Third, for several reasons — as I and others pointed out in numerous postings in the soc.college.financial-aid newsgroup back in the 1990s (now largely lost, in the wake of Google’s demolition of the old DejaNews) — it is not clear to what extent the taxpayer actually would have paid, does pay, or will pay for a more sensible policy toward student loan discharge.  It may yet turn out that the United States will default on its debts, in which case there will be no such payment.  It is very likely that the real value of what the U.S. offers foreign creditors in repayment of its debts will be reduced, as the U.S. dollar continues to become eroded against the currencies of foreign creditors.  In addition, assuming future taxpayers are somehow able to cover all of today’s debts, it is rather absurd to claim that the taxpayers being protected prominently include the very college graduates against whom these laws have been so harshly directed, for so long.  Doesn’t it seem a little odd that, except for the relatively recent federal direct lending program, the only people with a guaranteed safety net in this process have been the bankers?

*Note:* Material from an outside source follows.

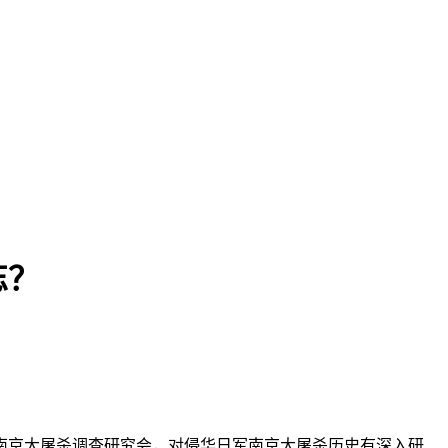
忘？
南京大屠杀调查研究会，对侵华日军南京大屠杀历史有深入研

For decades, the nation has needed a more sensible approach to the funding of higher education.  One possibility I floated back in the 1990s has been that of a free education in exchange for a lifetime pledge (of, say, 2% of the graduate’s income) to one’s alma mater.  Such a pledge, however enforced, would reward those institutions of higher education that efficiently produced eminently employable graduates.  The burden of deciding whether the institution should also produce relatively unemployable graduates in some fields would then fall upon the institution, not the relatively uninformed student and his/her parents.  The student would still be investing years, and plenty of hard work (unless the institution chose otherwise); but at least the institution would have some skin in the game — a tangible incentive, that is, to insure that students who look upon higher education as a ticket to a good-paying job are getting what they signed up for, and employers would have leverage in steering the quality of college educations.

Whether that possibility would be the best, I can’t say.  No doubt college students should be responsible for making prudent choices about how to develop their own futures.  But it does not make sense to base a large share of the nation’s higher education expenditures upon a process of simply giving them student loans, hoping they know what they’re doing, and burdening them for life if they don’t.

The real point here is not that I had all the answers, 15 or 20 years ago.  It’s that nobody was even interested in talking about it.  In those newsgroup discussions, in the courtroom, and elsewhere, these sorts of suggestions drew ridicule.  Quite aside from the question of compassion — and it is clear, from numerous court reports, that some student borrowers had been seriously yanked around and/or were experiencing severe hardship — there was not even a general public interest in thinking about what approach to higher education financing would make the most sense.  It was almost as if the voting public was too preoccupied with moralizing — against student borrowers facing difficulty, much like the self-defeating moralizing against people who could be truly or falsely accused of committing a crime — to focus on understanding the problem and finding practical solutions.